**What is expected**
For this exercise, return all the data word for word, with images left out.

*** Opening of Extracted data ***

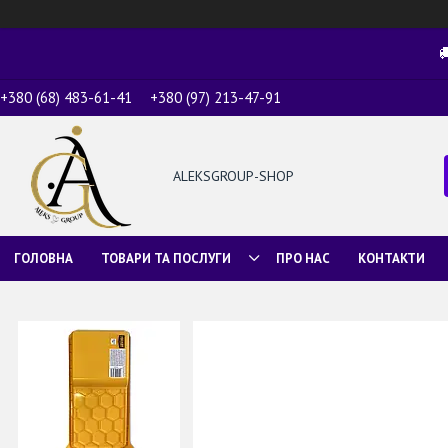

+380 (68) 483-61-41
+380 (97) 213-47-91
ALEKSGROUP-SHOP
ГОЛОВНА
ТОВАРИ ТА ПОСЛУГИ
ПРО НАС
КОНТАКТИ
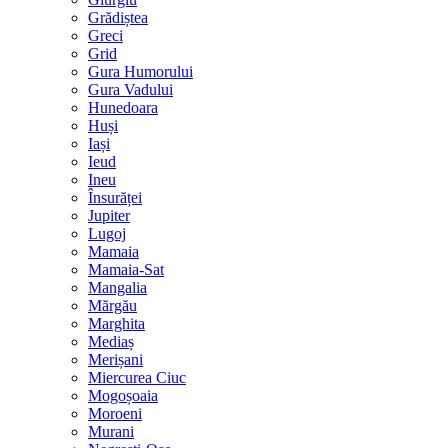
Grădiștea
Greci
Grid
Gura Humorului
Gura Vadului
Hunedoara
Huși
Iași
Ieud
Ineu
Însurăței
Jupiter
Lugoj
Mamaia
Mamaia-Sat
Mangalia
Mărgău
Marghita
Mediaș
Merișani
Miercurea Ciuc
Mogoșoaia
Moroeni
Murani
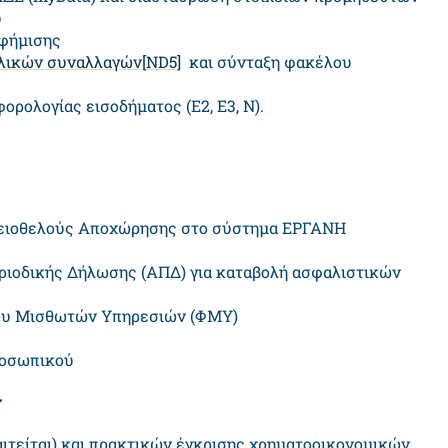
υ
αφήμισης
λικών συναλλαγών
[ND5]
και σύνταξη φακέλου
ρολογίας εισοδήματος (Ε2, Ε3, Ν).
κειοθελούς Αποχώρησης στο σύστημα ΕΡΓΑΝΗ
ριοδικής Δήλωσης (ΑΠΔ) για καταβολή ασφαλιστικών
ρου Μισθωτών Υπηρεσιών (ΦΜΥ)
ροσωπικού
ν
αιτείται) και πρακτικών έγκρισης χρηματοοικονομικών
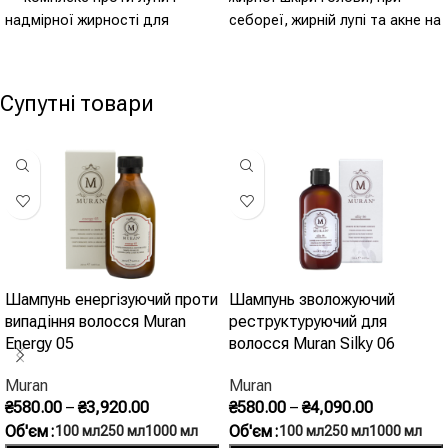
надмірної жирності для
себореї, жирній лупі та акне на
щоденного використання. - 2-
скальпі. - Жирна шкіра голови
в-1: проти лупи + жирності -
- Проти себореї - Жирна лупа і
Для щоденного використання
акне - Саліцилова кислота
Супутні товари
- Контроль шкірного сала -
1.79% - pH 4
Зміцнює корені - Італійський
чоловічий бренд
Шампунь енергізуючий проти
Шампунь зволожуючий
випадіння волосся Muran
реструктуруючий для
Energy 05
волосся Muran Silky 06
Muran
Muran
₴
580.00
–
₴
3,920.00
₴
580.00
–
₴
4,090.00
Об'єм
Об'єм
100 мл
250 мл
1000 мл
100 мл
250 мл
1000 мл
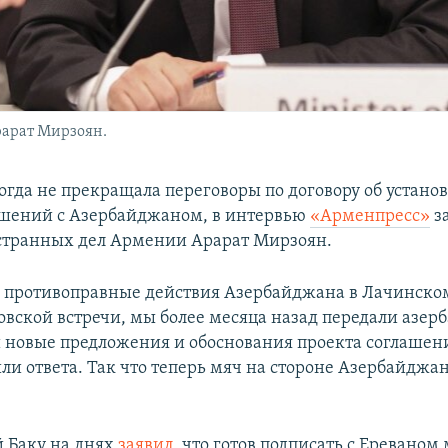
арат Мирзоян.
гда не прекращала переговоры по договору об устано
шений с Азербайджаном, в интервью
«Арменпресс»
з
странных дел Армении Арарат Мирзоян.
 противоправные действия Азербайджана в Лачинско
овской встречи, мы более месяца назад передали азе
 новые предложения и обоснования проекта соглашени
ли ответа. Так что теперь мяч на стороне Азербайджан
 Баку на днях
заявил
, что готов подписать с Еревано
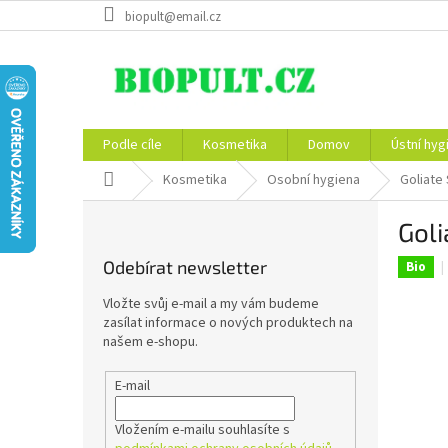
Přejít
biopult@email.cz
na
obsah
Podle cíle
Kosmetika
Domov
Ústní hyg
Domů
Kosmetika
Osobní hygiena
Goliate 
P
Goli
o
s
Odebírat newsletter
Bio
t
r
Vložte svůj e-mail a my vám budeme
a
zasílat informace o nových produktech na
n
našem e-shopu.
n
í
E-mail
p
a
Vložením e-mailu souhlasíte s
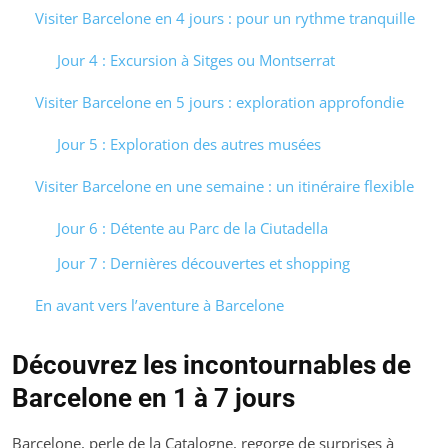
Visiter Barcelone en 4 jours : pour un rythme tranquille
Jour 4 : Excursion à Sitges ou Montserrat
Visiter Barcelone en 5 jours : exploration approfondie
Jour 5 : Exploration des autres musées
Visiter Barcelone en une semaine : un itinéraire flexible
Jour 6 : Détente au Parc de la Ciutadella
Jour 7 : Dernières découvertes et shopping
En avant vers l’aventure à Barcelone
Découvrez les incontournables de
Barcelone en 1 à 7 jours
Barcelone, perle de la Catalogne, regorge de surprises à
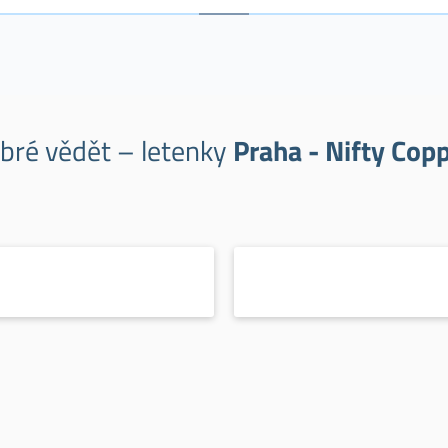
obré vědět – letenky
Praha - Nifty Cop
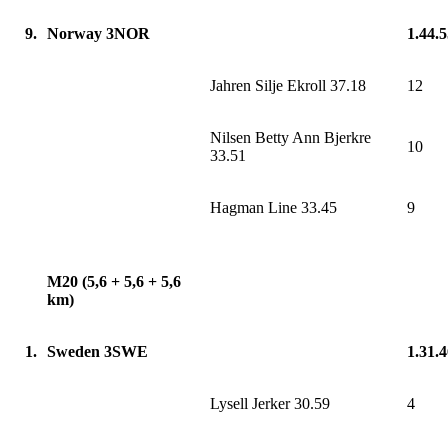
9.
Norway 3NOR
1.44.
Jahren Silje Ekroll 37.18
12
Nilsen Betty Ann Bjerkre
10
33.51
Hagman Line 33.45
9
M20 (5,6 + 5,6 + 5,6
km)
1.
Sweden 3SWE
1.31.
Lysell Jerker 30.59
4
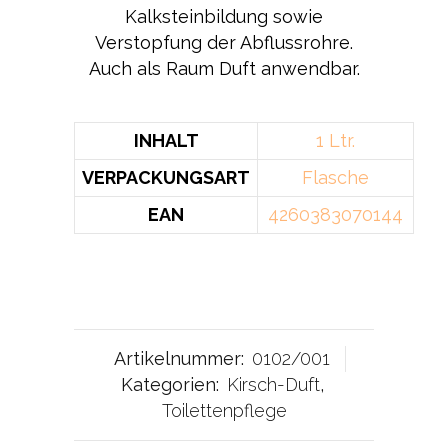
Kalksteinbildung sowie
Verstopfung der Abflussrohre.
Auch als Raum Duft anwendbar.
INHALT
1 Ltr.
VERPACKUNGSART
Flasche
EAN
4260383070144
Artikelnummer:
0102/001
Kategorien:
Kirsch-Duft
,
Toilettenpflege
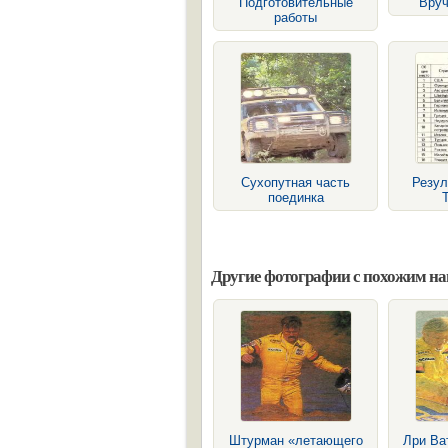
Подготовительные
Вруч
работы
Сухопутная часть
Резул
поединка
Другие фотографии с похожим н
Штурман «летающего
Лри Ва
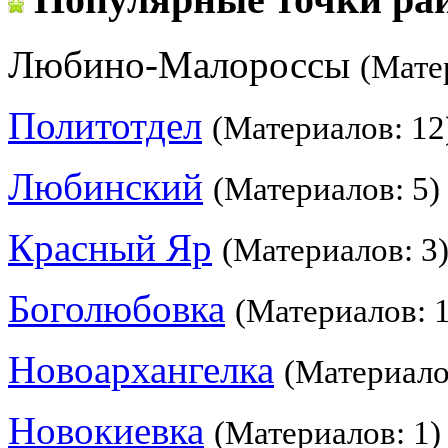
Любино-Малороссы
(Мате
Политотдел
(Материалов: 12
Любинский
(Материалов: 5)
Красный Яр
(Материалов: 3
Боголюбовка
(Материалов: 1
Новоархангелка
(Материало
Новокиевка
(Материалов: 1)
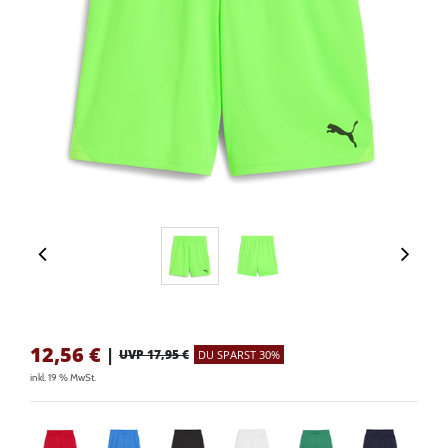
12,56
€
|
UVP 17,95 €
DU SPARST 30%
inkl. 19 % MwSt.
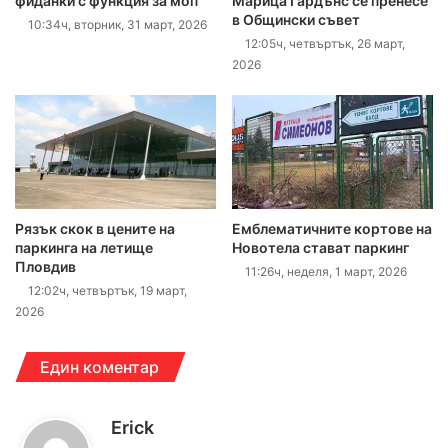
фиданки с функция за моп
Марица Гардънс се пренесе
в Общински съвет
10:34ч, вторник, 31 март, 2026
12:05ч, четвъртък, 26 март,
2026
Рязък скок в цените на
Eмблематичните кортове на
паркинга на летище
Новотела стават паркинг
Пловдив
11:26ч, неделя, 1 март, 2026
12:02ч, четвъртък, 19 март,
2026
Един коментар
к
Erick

*** Close of Extracted data ***

**Exercise result**
+380 (68) 483-61-41
+380 (97) 213-47-91
ALEKSGROUP-SHOP
ГОЛОВНА
ТОВАРИ ТА ПОСЛУГИ
ПРО НАС
КОНТАКТИ
Grădiștea
Greci
Grid
Gura Humorului
Gura Vadului
Hunedoara
Huși
Iași
Ieud
Ineu
Însurăței
Jupiter
Lugoj
Mamaia
Mamaia-Sat
Mangalia
Mărgău
Marghita
Mediaș
Merișani
Miercurea Ciuc
Mogoșoaia
Moroeni
Murani
υ
αφήμισης
λικών συναλλαγών
[ND5]
και σύνταξη φακέλου
ρολογίας εισοδήματος (Ε2, Ε3, Ν).
κειοθελούς Αποχώρησης στο σύστημα ΕΡΓΑΝΗ
ριοδικής Δήλωσης (ΑΠΔ) για καταβολή ασφαλιστικών
ρου Μισθωτών Υπηρεσιών (ΦΜΥ)
ροσωπικού
ν
αιτείται) και πρακτικών έγκρισης χρηματοοικονομικών
надмірної жирності для
себореї, жирній лупі та акне на
щоденного використання. - 2-
скальпі. - Жирна шкіра голови
в-1: проти лупи + жирності -
- Проти себореї - Жирна лупа і
Для щоденного використання
акне - Саліцилова кислота
Супутні товари
- Контроль шкірного сала -
1.79% - pH 4
Зміцнює корені - Італійський
чоловічий бренд
Шампунь енергізуючий проти
Шампунь зволожуючий
випадіння волосся Muran
реструктуруючий для
Energy 05
волосся Muran Silky 06
Muran
Muran
₴
580.00
–
₴
3,920.00
₴
580.00
–
₴
4,090.00
Об'єм
Об'єм
100 мл
250 мл
1000 мл
100 мл
250 мл
1000 мл
арат Мирзоян.
гда не прекращала переговоры по договору об устано
шений с Азербайджаном, в интервью
«Арменпресс»
з
странных дел Армении Арарат Мирзоян.
 противоправные действия Азербайджана в Лачинско
овской встречи, мы более месяца назад передали азе
 новые предложения и обоснования проекта соглашени
ли ответа. Так что теперь мяч на стороне Азербайджан
 Баку на днях
заявил
, что готов подписать с Еревано
Přejít
biopult@email.cz
na
obsah
Podle cíle
Kosmetika
Domov
Ústní hyg
Domů
Kosmetika
Osobní hygiena
Goliate 
P
Goli
o
s
Odebírat newsletter
Bio
t
r
Vložte svůj e-mail a my vám budeme
a
zasílat informace o nových produktech na
n
našem e-shopu.
n
í
E-mail
p
a
Vložením e-mailu souhlasíte s
Visiter Barcelone en 4 jours : pour un rythme tranquille
Jour 4 : Excursion à Sitges ou Montserrat
Visiter Barcelone en 5 jours : exploration approfondie
Jour 5 : Exploration des autres musées
Visiter Barcelone en une semaine : un itinéraire flexible
Jour 6 : Détente au Parc de la Ciutadella
Jour 7 : Dernières découvertes et shopping
En avant vers l’aventure à Barcelone
Découvrez les incontournables de
Barcelone en 1 à 7 jours
Barcelone, perle de la Catalogne, regorge de surprises à
obré vědět – letenky
Praha - Nifty Cop
9.
Norway 3NOR
1.44.
Jahren Silje Ekroll 37.18
12
Nilsen Betty Ann Bjerkre
10
33.51
Hagman Line 33.45
9
M20 (5,6 + 5,6 + 5,6
km)
1.
Sweden 3SWE
1.31.
Lysell Jerker 30.59
4
Kalksteinbildung sowie
Verstopfung der Abflussrohre.
Auch als Raum Duft anwendbar.
INHALT
1 Ltr.
VERPACKUNGSART
Flasche
EAN
4260383070144
Artikelnummer:
0102/001
Kategorien:
Kirsch-Duft
,
Toilettenpflege
Подготовительные
Вруч
работы
Сухопутная часть
Резул
поединка
Другие фотографии с похожим н
Штурман «летающего
Лри Ва
Любино-Малороссы
(Мате
Политотдел
(Материалов: 12
Любинский
(Материалов: 5)
Красный Яр
(Материалов: 3
Боголюбовка
(Материалов: 1
Новоархангелка
(Материало
Новокиевка
(Материалов: 1)
12,56
€
|
UVP 17,95 €
DU SPARST 30%
inkl. 19 % MwSt.
фиданки с функция за моп
Марица Гардънс се пренесе
в Общински съвет
10:34ч, вторник, 31 март, 2026
12:05ч, четвъртък, 26 март,
2026
Рязък скок в цените на
Eмблематичните кортове на
паркинга на летище
Новотела стават паркинг
Пловдив
11:26ч, неделя, 1 март, 2026
12:02ч, четвъртък, 19 март,
2026
Един коментар
к
Erick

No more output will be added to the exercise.